We love Ice Cream! Easily in the top 3 desserts, no question. Tell us in the comments what your other top two are! We love the good stuff and definitely don’t want to skimp on such an important piece of any fine meal. But will splurging on the good stuff be worth it in the long run for all of you personal finance heroes out there? Read on to find out for yourself!

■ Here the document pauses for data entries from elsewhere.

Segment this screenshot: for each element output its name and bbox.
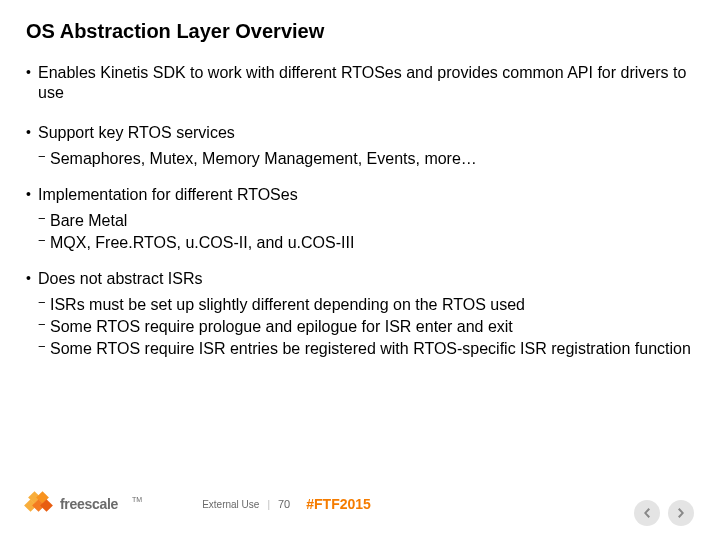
sub-text: Bare Metal — [50, 211, 694, 231]
sub-marker: − — [38, 295, 50, 315]
sub-bullet: − Some RTOS require ISR entries be regis… — [38, 339, 694, 359]
nav-controls — [634, 500, 694, 526]
bullet-marker: • — [26, 63, 38, 103]
sub-text: Some RTOS require prologue and epilogue … — [50, 317, 694, 337]
bullet-text: Enables Kinetis SDK to work with differe… — [38, 63, 694, 103]
brand-logo: freescale TM — [26, 493, 142, 515]
sub-bullet: − ISRs must be set up slightly different… — [38, 295, 694, 315]
bullet-text: Does not abstract ISRs — [38, 269, 694, 289]
sub-bullet: − Semaphores, Mutex, Memory Management, … — [38, 149, 694, 169]
slide: OS Abstraction Layer Overview • Enables … — [0, 0, 720, 540]
slide-title: OS Abstraction Layer Overview — [26, 20, 694, 43]
footer: freescale TM External Use | 70 #FTF2015 — [26, 486, 694, 522]
brand-text: freescale — [60, 496, 118, 512]
sub-bullet: − Bare Metal — [38, 211, 694, 231]
bullet-text: Implementation for different RTOSes — [38, 185, 694, 205]
bullet-marker: • — [26, 269, 38, 289]
sub-marker: − — [38, 317, 50, 337]
usage-label: External Use — [202, 499, 259, 510]
sub-text: ISRs must be set up slightly different d… — [50, 295, 694, 315]
sub-marker: − — [38, 149, 50, 169]
sub-text: MQX, Free.RTOS, u.COS-II, and u.COS-III — [50, 233, 694, 253]
page-number: 70 — [278, 498, 290, 510]
bullet-item: • Does not abstract ISRs — [26, 269, 694, 289]
chevron-left-icon — [642, 508, 652, 518]
hashtag: #FTF2015 — [306, 496, 371, 512]
bullet-marker: • — [26, 185, 38, 205]
footer-meta: External Use | 70 #FTF2015 — [202, 496, 371, 512]
divider: | — [267, 499, 270, 510]
bullet-list: • Enables Kinetis SDK to work with diffe… — [26, 63, 694, 359]
sub-text: Semaphores, Mutex, Memory Management, Ev… — [50, 149, 694, 169]
trademark: TM — [132, 496, 142, 503]
bullet-item: • Support key RTOS services — [26, 123, 694, 143]
sub-bullet: − MQX, Free.RTOS, u.COS-II, and u.COS-II… — [38, 233, 694, 253]
chevron-right-icon — [676, 508, 686, 518]
sub-text: Some RTOS require ISR entries be registe… — [50, 339, 694, 359]
sub-marker: − — [38, 211, 50, 231]
bullet-item: • Enables Kinetis SDK to work with diffe… — [26, 63, 694, 103]
bullet-text: Support key RTOS services — [38, 123, 694, 143]
next-button[interactable] — [668, 500, 694, 526]
sub-bullet: − Some RTOS require prologue and epilogu… — [38, 317, 694, 337]
sub-marker: − — [38, 233, 50, 253]
bullet-item: • Implementation for different RTOSes — [26, 185, 694, 205]
sub-marker: − — [38, 339, 50, 359]
prev-button[interactable] — [634, 500, 660, 526]
bullet-marker: • — [26, 123, 38, 143]
freescale-icon — [26, 493, 54, 515]
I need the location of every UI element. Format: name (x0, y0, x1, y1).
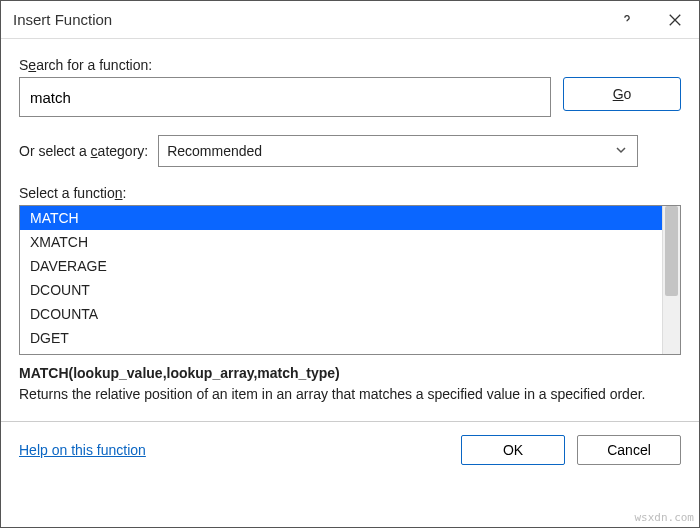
insert-function-dialog: Insert Function Search for a function: G… (0, 0, 700, 528)
category-select[interactable]: Recommended (158, 135, 638, 167)
chevron-down-icon (615, 143, 627, 159)
function-list-label: Select a function: (19, 185, 681, 201)
list-item[interactable]: DGET (20, 326, 662, 350)
help-link[interactable]: Help on this function (19, 442, 146, 458)
function-description: Returns the relative position of an item… (19, 385, 681, 405)
help-icon[interactable] (603, 1, 651, 39)
list-item[interactable]: DMAX (20, 350, 662, 354)
function-description-area: MATCH(lookup_value,lookup_array,match_ty… (19, 365, 681, 405)
titlebar: Insert Function (1, 1, 699, 39)
list-item[interactable]: XMATCH (20, 230, 662, 254)
list-item[interactable]: DAVERAGE (20, 254, 662, 278)
cancel-button[interactable]: Cancel (577, 435, 681, 465)
dialog-body: Search for a function: Go Or select a ca… (1, 39, 699, 527)
list-item[interactable]: DCOUNT (20, 278, 662, 302)
close-icon[interactable] (651, 1, 699, 39)
list-item[interactable]: MATCH (20, 206, 662, 230)
search-label: Search for a function: (19, 57, 681, 73)
ok-button[interactable]: OK (461, 435, 565, 465)
dialog-footer: Help on this function OK Cancel (1, 421, 699, 479)
list-item[interactable]: DCOUNTA (20, 302, 662, 326)
function-signature: MATCH(lookup_value,lookup_array,match_ty… (19, 365, 681, 381)
category-label: Or select a category: (19, 143, 148, 159)
dialog-title: Insert Function (13, 11, 603, 28)
search-input[interactable] (19, 77, 551, 117)
go-button[interactable]: Go (563, 77, 681, 111)
scroll-thumb[interactable] (665, 206, 678, 296)
category-selected: Recommended (167, 143, 262, 159)
function-list[interactable]: MATCHXMATCHDAVERAGEDCOUNTDCOUNTADGETDMAX (19, 205, 681, 355)
scrollbar[interactable] (662, 206, 680, 354)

RE ice cream brands, to each their own but here at the free times we can’t get enough Ben and Jerry’s. Seriously. Breyers on the other hand is also ice cream, so of course it is good, although generally considered a tad lower quality. In this post we will determine if indulging in our Ben and Jerry’s habit is worth it.
Cost:
- Breyers
- Quantity: 1.5 quarts
- Price: $4.49
- Dollars/Quart = $2.99
- Ben and Jerry’s
- Quantity: .5 quarts
- Price: $5.49
- Dollar/Quart = $10.98
We will estimate that the average ice cream lover’s household will consume 1 quart every other week, or 26 quarts in a year. The marginal cost savings then of choosing Breyers over Ben and Jerry’s in this case would be $207.74 annually. Using the free times framework methodology as outlined in this post, adopting Breyers ice cream to cure your sweet tooth instead of Ben and Jerry’s for 20 years would result in approximately 75 fewer work days at the back end of your savings journey.
Free Time: 75 days
Worth it rating:
We give this financial decision a three star worth it rating. Seventy five days of working for something only marginally different than another product seems rather steep. However, it might just be worth it if Ben and Jerry’s makes you as happy as it does us. Realistically, this is a decision that does not have to be made in one fell swoop. Our advice? Get the good stuff when you want to treat yourself, but maybe don’t make it your default. At the end of the day you now have the information to make an informed choice. What is right for you? Ben and Jerry’s or Breyers? Would you trade 75 working days for a consistent 20 years of Ben and Jerry’s indulgence? Let us know!